There’s something that always feels strange and a little exhausting about basement and backyard musicians playing big corporate concert halls, like an intimate moment made inappropriately public.

Such was my experience of Courtney Barnett’s performance at Huxley’s last week. I’ll start from the beginning in order to better outline my overall feelings of the night and perhaps provide a little context (the context being that it was the first time I saw “reasonably” priced American whiskey since I moved here four months ago).

The opening act was Laura Jean, a name that sounded vaguely familiar but not one that I directly recognized. Apparently, she announced at some point, she and Courtney Barnett were childhood friends. Similar to that fact was the general vibe of her whole set. She was alone on stage and sang quietly about teenage insecurities and heartbreak. She even messed up several times mid-song, in the most graceful way possible, and started from the beginning. For some acts, that would seem unpracticed but it just added to the feeling of intimacy. The problem was every time I would start to feel endeared, I would feel the general huge expensiveness of Huxley’s.

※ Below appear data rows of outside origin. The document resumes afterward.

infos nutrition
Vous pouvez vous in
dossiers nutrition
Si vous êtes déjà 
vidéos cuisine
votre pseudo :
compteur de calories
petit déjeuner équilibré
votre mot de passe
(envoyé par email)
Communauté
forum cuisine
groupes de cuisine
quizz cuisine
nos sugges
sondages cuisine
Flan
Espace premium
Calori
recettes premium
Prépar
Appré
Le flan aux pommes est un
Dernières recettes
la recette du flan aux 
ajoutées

my eyes landed on the bizarre fact that Bulleit Bourbon, usually three or four times the price in the U.S., was going for the exact same price as the Jim Beam

I wandered slowly through the crowd, trying to see what kind of people were shelling out the €40 to be there. I wandered over to the bar. Beers were €6 for a 40 cl cup of Berliner Pilsner. I shook my head when the bartender asked if I wanted one. He shrugged and walked away. I walked over to the bar on the other side of the hall. They had 2 cl shots of Jim Beam for €2.50. Then my eyes landed on the bizarre fact that Bulleit Bourbon, usually three or four times the price in the U.S., was going for the exact same price as the Jim Beam. I bought a shot. It tasted like home. I listened to a little more Laura Jean. I bought another shot. Laura Jean finally, quietly, walked off stage and I bought one more for good measure.

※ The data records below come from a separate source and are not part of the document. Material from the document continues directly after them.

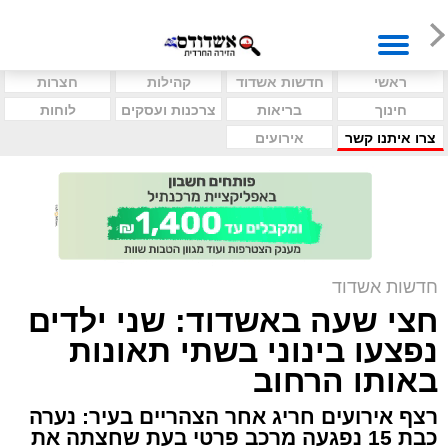
ראשי
חדשות אשדוד
קהילות
חצרות
חינוך
בריאות
צרכנות ועסקים
לוחות
צרו איתנו קשר
אירועים
חדשות אשדוד
חצי שעה באשדוד: שני ילדים
נפצעו בינוני בשתי תאונות
באותו הרחוב
רצף אירועים חריג אחר הצהריים בעיר: נערה
כבת 15 נפגעה מרכב פרטי בעת שחצתה את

It felt to me like someone had taken a post-coital portrait and published it in a fashion magazine

By the time Courtney Barnett and her band took the stage I was feeling pleasantly warm all over. And I have to give it to her, she does seem to be trying her best to own the big stage. She rotated back and forth between old crowd favorites like Avant Gardener and songs off of her newer album “Tell Me How You Really Feel”. Her guitar was slung low and she struck cords violently, strutting back and forth. The colorful lights flashed throughout the auditorium. But I just could not shake the feeling that we were in the wrong venue. Her lyrics are so intimate and, to be honest, some of her older music personally important to me. It felt to me like someone had taken a post-coital portrait and published it in a fashion magazine. It made me so sad I left midway through. I was the only one walking out and the security guards asked if I was lost.

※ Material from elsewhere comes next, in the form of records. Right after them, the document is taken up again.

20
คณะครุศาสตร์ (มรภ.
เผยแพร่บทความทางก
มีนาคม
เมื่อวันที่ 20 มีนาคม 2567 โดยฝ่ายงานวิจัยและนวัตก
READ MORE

Reflecting back on the experience, I recognize that their new fame is most likely great for Laura Jean and Courtney Barnett. They’re probably making a lot more money, their lyrics are getting to more people, etc. I don’t fault them for how it made me feel and I can’t even take the  (always kind of weird) attitude that I knew about it first and therefore my experience of the music is somehow more pure, because that actually isn’t the case. I tuned in late and I haven’t ever seen her in a smaller venue anyway. Perhaps it’s just a personal problem in that I have trouble feeling anything but exhaustion and sadness in venues like that. It feels like a perversion of the point of the music that’s being played. Like I’m experiencing the whole thing through €40 of plastic wrap. I might as well have just stayed home and listened to her album in my bedroom.